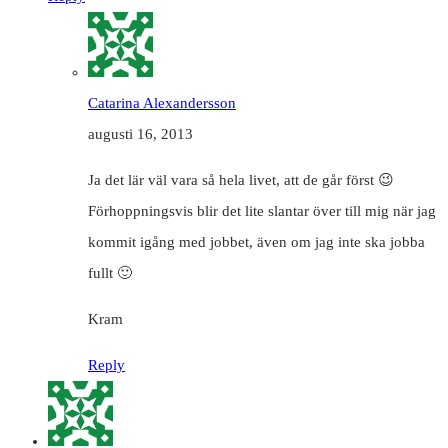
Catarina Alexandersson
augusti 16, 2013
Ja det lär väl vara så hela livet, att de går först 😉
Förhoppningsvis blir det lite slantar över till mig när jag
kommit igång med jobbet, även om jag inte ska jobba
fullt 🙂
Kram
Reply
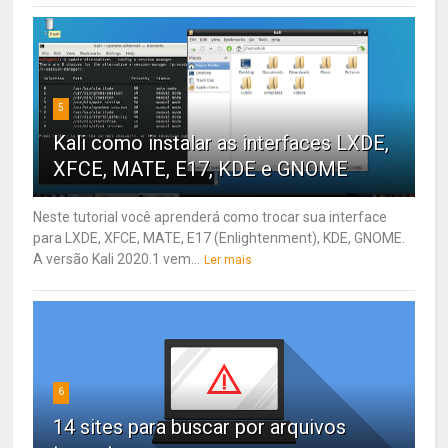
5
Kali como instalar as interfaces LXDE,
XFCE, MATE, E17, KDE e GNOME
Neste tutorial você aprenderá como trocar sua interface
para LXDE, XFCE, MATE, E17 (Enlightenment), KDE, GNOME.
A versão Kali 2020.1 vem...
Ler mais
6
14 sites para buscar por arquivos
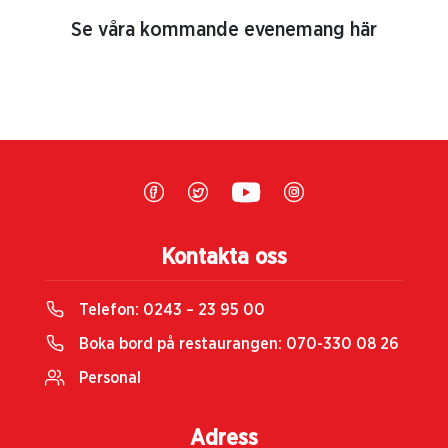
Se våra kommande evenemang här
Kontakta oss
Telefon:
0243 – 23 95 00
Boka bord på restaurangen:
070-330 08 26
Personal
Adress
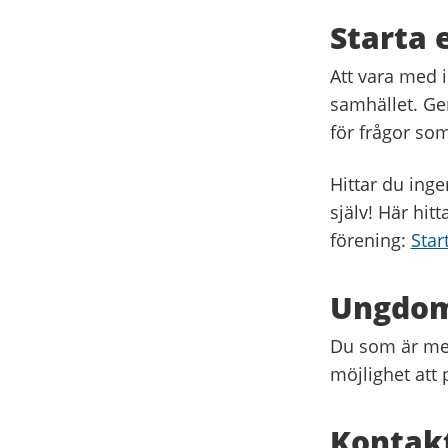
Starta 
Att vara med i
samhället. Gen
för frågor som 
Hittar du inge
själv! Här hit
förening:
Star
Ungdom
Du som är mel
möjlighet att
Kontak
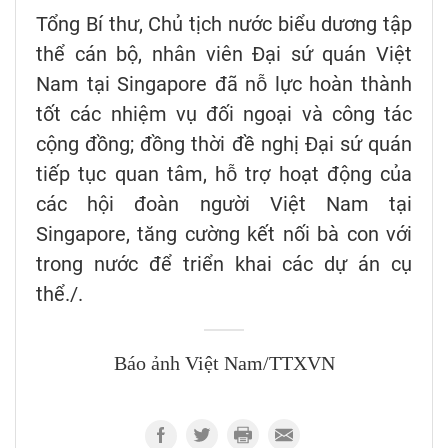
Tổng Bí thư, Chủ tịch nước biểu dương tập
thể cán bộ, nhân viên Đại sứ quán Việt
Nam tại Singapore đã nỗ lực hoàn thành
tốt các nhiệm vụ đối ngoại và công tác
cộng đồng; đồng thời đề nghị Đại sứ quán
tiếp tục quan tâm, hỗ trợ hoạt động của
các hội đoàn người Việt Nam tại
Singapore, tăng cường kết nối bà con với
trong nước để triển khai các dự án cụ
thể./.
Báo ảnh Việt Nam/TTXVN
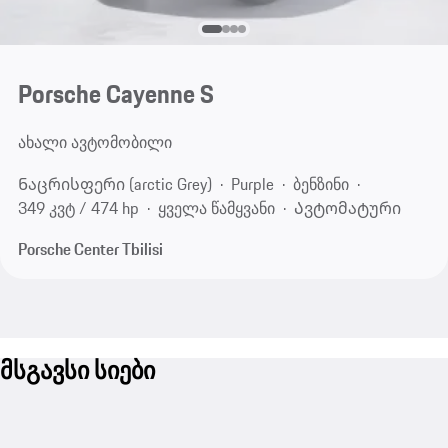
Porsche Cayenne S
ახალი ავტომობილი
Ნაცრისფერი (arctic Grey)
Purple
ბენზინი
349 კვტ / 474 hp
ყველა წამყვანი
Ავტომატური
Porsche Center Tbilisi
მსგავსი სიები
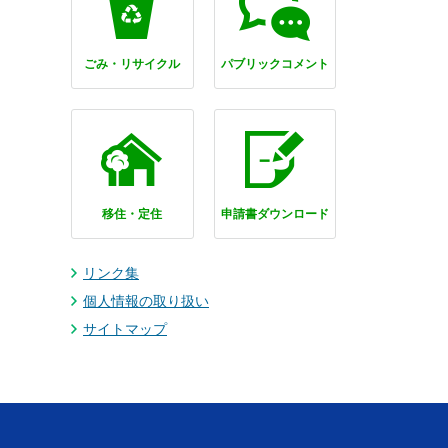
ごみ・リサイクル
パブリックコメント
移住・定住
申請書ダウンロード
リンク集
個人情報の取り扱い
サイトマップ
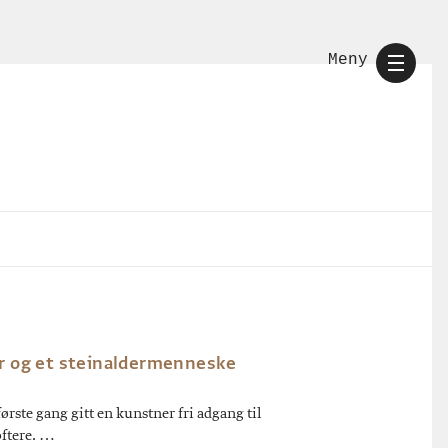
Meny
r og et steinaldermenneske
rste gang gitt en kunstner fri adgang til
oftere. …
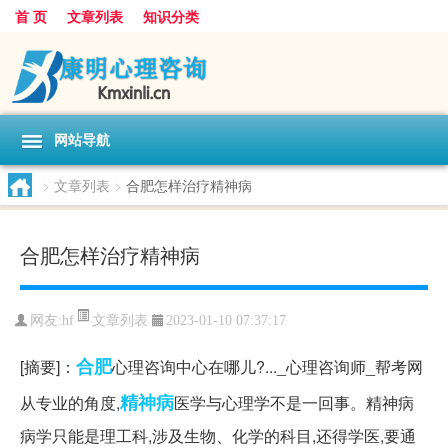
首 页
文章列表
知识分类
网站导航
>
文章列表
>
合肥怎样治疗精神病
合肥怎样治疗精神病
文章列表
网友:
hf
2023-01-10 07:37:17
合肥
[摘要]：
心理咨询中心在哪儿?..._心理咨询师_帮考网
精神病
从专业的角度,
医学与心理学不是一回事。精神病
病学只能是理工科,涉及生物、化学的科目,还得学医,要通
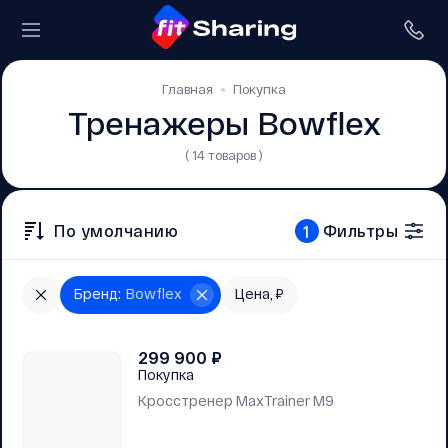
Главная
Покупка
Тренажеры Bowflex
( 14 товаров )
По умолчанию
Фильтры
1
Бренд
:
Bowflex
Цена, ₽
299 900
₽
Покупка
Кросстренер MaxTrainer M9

···

■ YOUR INSTRUCTIONS ■
Collect each line above holding the string "Singapore".

■ RESPONSE FOR THIS EXERCISE ■
Nam tại Singapore đã nỗ lực hoàn thành
Singapore, tăng cường kết nối bà con với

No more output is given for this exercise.